The Vinga was a 430nt steel cargo steamship, built by Lindholmens Verkstads A/B of Gothenburg, Sweden (Yard No 374) and launched in 1900 for Angfartygs A/B Commerce of Gothenburg. Her dimensions were 191.0? x 30.6? x 12.3?. The Vinga was powered by a triple expansion steam engine of 93 hp. She had a number of name and ownership changes throughout her life, becoming the Erica in 1917, the Sundmar in 1923, the Latava in 1933 and finally in 1937 – Tobago under Latvian ownership.
Due to wartime reporting restrictions information about the loss of the Tobago is vague with conflicting reports of where she went ashore.
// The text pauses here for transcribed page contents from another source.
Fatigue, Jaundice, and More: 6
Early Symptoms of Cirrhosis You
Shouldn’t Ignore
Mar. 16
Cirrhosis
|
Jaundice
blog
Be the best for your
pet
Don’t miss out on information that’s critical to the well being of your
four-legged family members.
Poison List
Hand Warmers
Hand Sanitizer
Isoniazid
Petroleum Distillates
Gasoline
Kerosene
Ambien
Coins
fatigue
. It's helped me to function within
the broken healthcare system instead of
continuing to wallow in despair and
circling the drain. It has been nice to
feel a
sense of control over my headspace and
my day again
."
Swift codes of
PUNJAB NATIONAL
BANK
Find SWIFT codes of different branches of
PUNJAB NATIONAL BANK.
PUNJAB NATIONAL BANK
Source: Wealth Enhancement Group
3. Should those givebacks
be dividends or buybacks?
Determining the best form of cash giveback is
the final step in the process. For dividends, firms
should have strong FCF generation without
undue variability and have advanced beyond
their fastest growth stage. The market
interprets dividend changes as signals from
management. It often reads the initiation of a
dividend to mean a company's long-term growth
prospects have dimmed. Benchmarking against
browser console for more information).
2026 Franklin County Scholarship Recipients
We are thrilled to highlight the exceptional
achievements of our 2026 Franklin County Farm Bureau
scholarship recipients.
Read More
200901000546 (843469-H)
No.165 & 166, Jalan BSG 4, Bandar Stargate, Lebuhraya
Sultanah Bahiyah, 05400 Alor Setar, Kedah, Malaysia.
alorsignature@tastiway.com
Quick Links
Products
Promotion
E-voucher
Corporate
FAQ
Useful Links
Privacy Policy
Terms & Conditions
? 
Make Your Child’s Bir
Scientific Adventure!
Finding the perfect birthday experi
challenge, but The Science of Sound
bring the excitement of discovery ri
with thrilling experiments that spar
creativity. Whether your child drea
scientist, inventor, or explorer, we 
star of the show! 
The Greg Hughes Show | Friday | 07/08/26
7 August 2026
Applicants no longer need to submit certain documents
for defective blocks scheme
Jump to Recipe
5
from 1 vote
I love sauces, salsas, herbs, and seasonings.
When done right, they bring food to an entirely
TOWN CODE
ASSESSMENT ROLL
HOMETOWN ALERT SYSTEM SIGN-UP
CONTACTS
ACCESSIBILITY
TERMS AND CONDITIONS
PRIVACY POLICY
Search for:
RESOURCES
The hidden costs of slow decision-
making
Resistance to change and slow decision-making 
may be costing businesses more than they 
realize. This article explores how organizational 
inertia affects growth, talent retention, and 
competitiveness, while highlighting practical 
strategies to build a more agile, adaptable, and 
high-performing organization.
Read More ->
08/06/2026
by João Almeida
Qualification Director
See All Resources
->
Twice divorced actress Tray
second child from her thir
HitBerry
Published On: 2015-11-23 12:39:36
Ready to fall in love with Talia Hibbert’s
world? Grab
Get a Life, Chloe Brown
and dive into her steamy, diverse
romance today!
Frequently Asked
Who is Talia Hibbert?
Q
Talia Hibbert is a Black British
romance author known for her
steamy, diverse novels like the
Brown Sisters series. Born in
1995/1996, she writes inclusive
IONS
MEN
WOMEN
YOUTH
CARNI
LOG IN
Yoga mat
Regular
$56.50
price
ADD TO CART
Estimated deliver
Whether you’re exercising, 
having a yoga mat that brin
On the 30 July 1940 the Tobago was in Reykjavik awaiting repairs to her stern following a collision with a HM trawler. The repairs were completed on 2 August and she sailed for Ardrossan with a cargo of dried fish on 8 August.
The next information received by Lloyd’s was on 13 August from the British steamship Highwood which reported the Tobago ashore in position 55° 44’N 06° 30’W. The Highwood remained with the Tobago and requested a salvage tug be sent from Campbeltown. The same day Lloyd’s agent in Port Ellen sent a telegram stating “Latvian steamer Tobago is ashore off Rhinns of Islay, vessel is awash, no prospect of refloating and feared total wreck, all crew safe”.
The following day a message attributed from Hoylake states “Tobago with cargo of dried fish lies sunk at foot of cliff 500 feet high, one mile south of Lossit Bay on uneven rocks, foredeck submerged six feet at high water, very exposed position, seas pounding superstructure and vessel has suffered serious damage – our officer making further examination at low water but salvage considered hopeless”. The last message notes that the salvage tug was being recalled to Campbeltown.
It is likely that the Tobago broke up where she lay south of Lossit Bay and probably saw some salvaged after WWII. This is the most exposed section of coastline around Islay with strong tidal movement and exposed to the full force of Atlantic storms. It is thought that any remains of the Tobago will lie south of Lossit, in approximate position 55° 42.373’N 06° 30.120’W. During our searches around Islay we were unable to find any trace of this vessel, although we did manage to locate the remains of the Agios Minas close by.